++++ Dataset extract ++++

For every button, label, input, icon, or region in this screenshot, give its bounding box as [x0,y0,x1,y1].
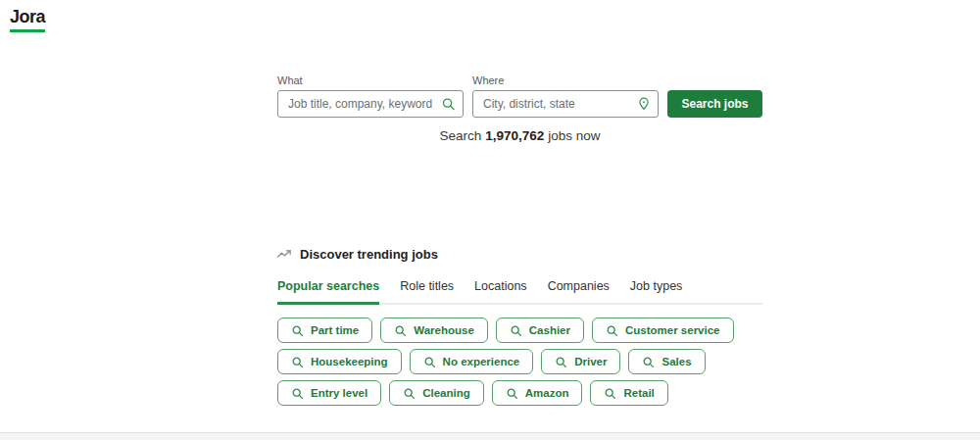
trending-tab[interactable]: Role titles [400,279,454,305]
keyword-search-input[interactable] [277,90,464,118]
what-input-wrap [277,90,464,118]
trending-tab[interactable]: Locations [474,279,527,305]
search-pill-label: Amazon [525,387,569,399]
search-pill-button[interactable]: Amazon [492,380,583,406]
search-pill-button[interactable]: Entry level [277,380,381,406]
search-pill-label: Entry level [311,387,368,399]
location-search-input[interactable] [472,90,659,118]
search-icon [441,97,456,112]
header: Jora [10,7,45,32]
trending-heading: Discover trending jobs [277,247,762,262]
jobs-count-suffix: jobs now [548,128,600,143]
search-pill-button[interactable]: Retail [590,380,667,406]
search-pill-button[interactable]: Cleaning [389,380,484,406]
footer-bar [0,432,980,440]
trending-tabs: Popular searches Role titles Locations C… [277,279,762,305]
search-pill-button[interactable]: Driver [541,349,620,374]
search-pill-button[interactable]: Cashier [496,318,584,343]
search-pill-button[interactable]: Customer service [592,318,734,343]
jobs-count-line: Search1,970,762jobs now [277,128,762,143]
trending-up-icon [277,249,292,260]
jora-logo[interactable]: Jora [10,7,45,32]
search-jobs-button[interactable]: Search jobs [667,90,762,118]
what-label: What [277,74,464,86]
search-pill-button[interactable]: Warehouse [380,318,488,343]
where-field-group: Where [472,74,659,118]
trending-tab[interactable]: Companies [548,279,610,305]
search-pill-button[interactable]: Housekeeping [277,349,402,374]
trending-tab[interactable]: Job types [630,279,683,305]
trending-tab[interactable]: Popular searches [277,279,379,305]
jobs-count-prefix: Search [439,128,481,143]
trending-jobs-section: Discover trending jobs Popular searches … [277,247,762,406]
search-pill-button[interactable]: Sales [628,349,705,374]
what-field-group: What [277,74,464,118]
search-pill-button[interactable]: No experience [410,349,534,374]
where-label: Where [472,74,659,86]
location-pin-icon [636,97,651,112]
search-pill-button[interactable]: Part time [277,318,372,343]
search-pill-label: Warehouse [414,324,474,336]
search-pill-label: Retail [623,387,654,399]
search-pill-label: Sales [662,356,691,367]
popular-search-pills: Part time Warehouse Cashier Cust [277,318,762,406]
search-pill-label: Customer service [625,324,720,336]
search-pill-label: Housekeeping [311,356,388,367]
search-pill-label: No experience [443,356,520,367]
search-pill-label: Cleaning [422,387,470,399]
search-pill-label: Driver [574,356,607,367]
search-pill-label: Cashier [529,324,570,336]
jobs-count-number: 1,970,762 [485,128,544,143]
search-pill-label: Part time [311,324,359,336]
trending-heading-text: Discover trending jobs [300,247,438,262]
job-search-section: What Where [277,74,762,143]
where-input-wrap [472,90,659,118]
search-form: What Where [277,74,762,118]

++++
++++ Dataset extract ++++

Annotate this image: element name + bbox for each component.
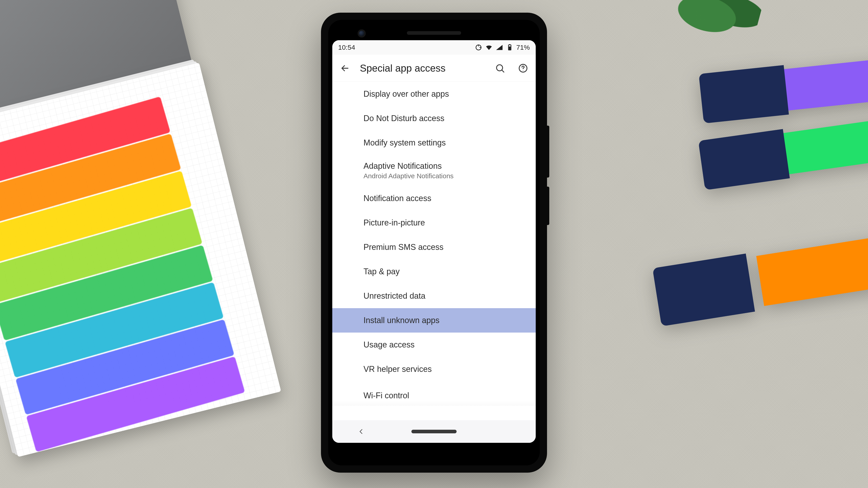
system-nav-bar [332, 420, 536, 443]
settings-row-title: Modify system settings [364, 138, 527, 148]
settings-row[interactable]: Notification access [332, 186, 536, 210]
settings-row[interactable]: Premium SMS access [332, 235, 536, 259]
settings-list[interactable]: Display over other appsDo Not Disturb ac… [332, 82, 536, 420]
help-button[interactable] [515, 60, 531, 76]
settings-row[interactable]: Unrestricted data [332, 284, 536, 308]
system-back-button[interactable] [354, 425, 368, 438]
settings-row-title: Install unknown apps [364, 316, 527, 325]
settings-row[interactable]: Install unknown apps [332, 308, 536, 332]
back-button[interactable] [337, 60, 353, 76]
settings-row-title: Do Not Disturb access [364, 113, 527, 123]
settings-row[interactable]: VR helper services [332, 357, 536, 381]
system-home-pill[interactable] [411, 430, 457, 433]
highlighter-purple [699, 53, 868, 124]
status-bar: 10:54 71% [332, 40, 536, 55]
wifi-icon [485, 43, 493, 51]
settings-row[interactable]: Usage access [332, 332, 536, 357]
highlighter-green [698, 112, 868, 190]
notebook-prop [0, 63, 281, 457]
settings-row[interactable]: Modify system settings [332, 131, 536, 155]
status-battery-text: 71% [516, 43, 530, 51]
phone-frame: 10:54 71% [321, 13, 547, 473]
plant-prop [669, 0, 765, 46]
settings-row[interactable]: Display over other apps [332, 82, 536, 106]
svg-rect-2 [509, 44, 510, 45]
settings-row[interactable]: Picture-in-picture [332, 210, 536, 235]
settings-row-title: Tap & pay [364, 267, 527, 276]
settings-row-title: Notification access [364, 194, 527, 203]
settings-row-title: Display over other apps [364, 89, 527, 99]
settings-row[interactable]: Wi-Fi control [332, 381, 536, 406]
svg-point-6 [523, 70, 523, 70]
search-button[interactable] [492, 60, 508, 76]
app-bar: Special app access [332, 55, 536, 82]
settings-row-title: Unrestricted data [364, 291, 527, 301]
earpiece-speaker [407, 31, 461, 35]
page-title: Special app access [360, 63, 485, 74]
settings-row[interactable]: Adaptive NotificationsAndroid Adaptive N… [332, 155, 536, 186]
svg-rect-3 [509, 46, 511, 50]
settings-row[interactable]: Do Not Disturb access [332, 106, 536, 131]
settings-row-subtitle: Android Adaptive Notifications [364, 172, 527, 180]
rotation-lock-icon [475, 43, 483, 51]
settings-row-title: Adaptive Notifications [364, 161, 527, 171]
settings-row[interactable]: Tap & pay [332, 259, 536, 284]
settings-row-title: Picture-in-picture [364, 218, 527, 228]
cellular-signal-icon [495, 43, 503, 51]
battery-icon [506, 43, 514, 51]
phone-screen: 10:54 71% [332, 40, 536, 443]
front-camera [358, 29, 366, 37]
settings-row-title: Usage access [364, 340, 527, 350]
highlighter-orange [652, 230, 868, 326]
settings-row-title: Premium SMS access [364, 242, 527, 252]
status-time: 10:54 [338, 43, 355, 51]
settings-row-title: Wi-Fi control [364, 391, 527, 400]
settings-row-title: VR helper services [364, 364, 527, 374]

++++
++++ Dataset extract ++++

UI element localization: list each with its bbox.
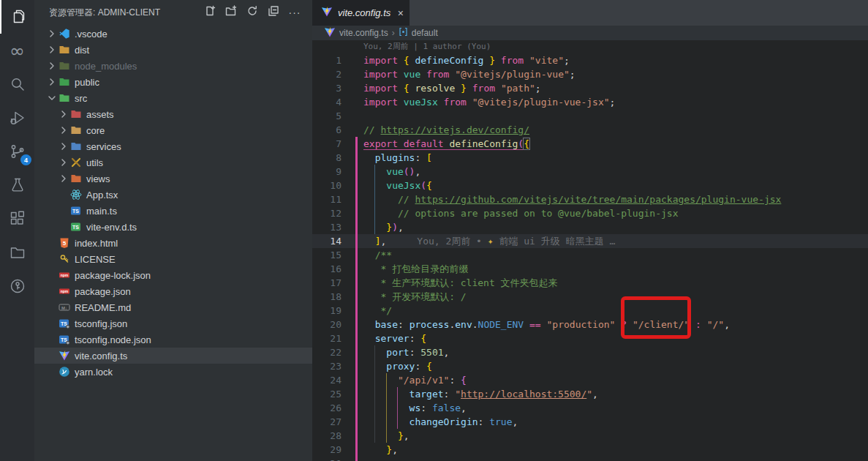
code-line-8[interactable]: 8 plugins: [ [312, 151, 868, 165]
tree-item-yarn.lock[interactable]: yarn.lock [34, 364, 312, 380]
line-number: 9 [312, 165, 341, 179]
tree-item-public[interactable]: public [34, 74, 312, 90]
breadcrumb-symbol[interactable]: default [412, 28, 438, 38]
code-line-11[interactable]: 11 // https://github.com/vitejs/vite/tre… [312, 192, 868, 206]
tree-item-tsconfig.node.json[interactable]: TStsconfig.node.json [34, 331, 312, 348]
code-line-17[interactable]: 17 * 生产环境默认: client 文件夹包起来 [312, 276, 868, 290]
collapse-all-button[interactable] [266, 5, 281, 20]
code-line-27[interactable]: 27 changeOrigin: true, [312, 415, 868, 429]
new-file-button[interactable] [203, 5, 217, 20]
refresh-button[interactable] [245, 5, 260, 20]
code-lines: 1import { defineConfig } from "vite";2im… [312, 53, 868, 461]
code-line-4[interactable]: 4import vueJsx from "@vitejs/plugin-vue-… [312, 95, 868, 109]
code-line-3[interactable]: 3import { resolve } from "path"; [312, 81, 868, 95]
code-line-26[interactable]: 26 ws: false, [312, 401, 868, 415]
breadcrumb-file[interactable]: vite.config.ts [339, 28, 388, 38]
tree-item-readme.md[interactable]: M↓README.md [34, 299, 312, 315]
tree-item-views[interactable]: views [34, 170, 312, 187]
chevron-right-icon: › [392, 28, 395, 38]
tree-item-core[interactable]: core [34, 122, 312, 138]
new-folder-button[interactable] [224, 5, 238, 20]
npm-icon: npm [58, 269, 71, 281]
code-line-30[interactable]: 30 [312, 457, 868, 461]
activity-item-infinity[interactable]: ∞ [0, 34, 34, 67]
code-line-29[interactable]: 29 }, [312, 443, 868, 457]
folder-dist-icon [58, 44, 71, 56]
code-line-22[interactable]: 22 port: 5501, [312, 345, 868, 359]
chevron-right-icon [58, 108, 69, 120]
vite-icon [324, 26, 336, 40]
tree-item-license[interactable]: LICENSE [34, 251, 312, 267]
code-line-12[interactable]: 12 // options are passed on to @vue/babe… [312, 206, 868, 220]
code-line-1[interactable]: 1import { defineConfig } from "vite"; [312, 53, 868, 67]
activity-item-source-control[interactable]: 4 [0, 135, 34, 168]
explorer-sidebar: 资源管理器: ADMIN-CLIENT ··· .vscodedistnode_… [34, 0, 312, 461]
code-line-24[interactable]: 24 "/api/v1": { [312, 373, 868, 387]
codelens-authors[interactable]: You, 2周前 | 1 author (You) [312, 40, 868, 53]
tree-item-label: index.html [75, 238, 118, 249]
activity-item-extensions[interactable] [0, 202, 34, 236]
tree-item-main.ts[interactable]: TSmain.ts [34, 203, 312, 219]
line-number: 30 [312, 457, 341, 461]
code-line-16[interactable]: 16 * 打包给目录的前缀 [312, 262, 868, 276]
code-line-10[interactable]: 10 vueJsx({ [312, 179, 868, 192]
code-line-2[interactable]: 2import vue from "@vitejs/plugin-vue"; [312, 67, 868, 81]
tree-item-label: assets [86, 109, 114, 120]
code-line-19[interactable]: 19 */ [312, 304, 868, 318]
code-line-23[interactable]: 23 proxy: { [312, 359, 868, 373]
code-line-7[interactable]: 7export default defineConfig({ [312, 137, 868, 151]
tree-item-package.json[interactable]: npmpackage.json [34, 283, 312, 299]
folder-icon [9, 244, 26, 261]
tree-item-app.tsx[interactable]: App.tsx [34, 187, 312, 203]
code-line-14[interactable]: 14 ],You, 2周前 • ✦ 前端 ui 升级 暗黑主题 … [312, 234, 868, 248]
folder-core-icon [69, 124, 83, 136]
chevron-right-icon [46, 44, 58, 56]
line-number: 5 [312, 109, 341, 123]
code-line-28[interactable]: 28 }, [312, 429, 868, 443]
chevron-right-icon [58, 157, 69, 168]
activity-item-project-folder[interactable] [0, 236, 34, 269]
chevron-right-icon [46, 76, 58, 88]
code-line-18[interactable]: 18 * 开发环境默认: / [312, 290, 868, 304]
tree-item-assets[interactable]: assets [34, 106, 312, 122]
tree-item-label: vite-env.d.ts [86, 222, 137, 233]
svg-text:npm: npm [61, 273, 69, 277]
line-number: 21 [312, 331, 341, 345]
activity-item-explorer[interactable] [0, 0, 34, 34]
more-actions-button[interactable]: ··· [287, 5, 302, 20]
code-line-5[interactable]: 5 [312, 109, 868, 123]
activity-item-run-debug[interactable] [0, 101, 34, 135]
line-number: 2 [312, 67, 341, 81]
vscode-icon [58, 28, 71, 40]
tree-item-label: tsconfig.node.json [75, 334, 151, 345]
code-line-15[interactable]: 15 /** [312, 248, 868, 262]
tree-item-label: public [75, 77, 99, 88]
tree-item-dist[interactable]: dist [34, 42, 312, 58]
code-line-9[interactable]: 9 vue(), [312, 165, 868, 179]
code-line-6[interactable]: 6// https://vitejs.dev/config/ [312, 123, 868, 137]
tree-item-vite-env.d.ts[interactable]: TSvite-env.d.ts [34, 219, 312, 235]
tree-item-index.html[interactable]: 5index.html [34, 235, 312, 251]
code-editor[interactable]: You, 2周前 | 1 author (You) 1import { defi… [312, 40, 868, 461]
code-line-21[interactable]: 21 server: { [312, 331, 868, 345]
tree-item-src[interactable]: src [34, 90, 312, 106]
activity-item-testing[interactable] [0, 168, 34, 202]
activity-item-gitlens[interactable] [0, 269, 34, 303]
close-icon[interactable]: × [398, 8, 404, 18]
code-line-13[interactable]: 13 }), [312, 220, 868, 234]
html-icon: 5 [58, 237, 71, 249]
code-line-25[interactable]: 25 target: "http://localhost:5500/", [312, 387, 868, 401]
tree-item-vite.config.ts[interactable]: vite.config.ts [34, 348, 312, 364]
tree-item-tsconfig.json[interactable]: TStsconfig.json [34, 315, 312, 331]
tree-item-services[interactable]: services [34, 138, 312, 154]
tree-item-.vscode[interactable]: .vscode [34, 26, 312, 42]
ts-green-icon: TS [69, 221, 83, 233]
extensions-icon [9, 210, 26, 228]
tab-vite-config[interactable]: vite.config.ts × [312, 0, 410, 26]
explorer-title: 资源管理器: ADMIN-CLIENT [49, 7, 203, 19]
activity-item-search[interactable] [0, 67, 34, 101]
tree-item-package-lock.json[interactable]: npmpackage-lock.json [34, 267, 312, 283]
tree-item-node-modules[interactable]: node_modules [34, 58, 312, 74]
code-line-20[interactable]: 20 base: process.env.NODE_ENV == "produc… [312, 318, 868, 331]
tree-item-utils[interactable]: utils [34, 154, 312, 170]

++++

[What needs to be done] In the lines above, find the word "Disturb" and copy every line it occurs in.

[Answer to this exercise]
settings-list[interactable]: Display over other appsDo Not Disturb ac… [332, 82, 536, 420]
settings-row-title: Do Not Disturb access [364, 113, 527, 123]
settings-row[interactable]: Do Not Disturb access [332, 106, 536, 131]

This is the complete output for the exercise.